Your task: Search the entries below for the string "Scully" and give the number of lines that hold it, nothing else.

Page-level text extractions
┌────────
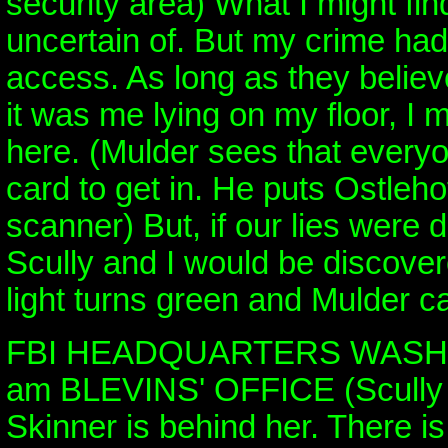
security area) What I might fin
uncertain of. But my crime ha
access. As long as they believe
it was me lying on my floor, I m
here. (Mulder sees that everyo
card to get in. He puts Ostleho
scanner) But, if our lies were 
Scully and I would be discove
light turns green and Mulder c
FBI HEADQUARTERS WASHI
am BLEVINS' OFFICE (Scully 
Skinner is behind her. There is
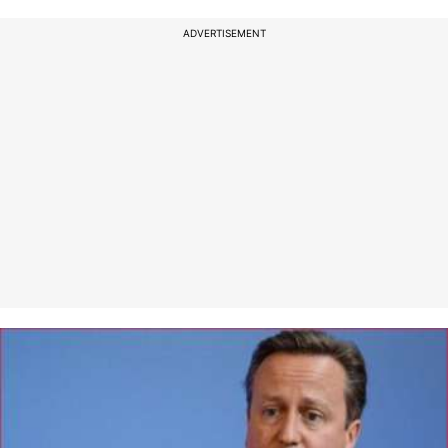
ADVERTISEMENT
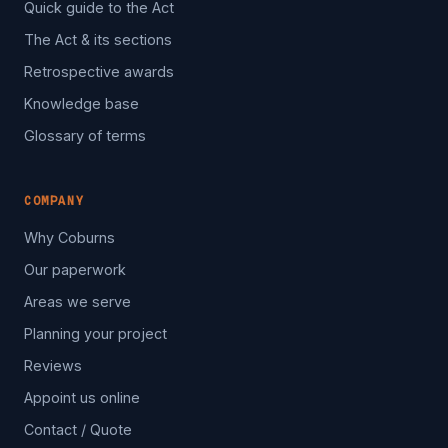
Quick guide to the Act
The Act & its sections
Retrospective awards
Knowledge base
Glossary of terms
COMPANY
Why Coburns
Our paperwork
Areas we serve
Planning your project
Reviews
Appoint us online
Contact / Quote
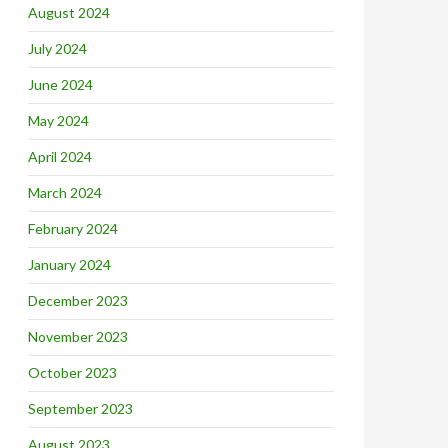
August 2024
July 2024
June 2024
May 2024
April 2024
March 2024
February 2024
January 2024
December 2023
November 2023
October 2023
September 2023
August 2023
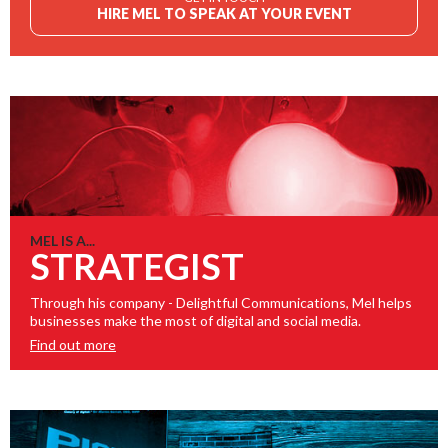
HIRE MEL TO SPEAK AT YOUR EVENT
MEL IS A...
STRATEGIST
Through his company - Delightful Communications, Mel helps
businesses make the most of digital and social media.
Find out more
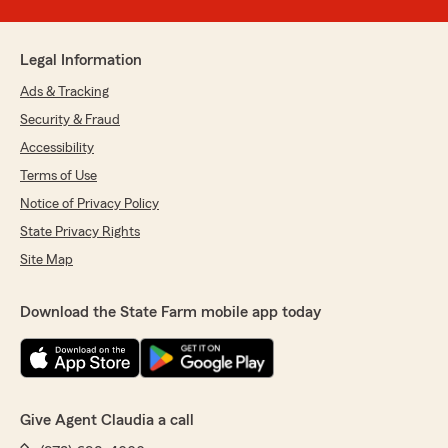
Legal Information
Ads & Tracking
Security & Fraud
Accessibility
Terms of Use
Notice of Privacy Policy
State Privacy Rights
Site Map
Download the State Farm mobile app today
Give Agent Claudia a call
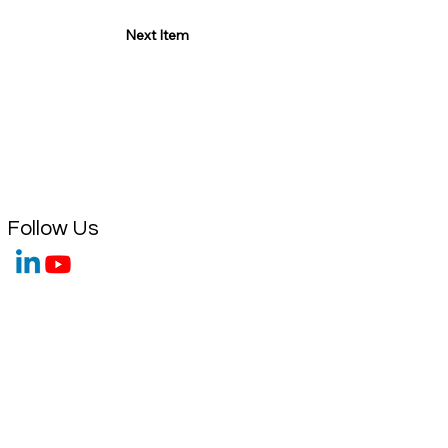
Next Item
Follow Us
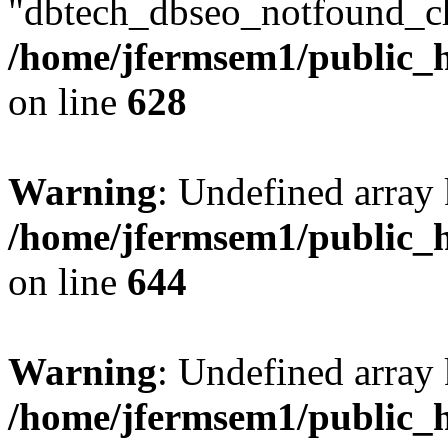
"dbtech_dbseo_notfound_ch
/home/jfermsem1/public_h
on line
628
Warning
: Undefined arra
/home/jfermsem1/public_h
on line
644
Warning
: Undefined arra
/home/jfermsem1/public_h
└────────
Solution to the exercise: 2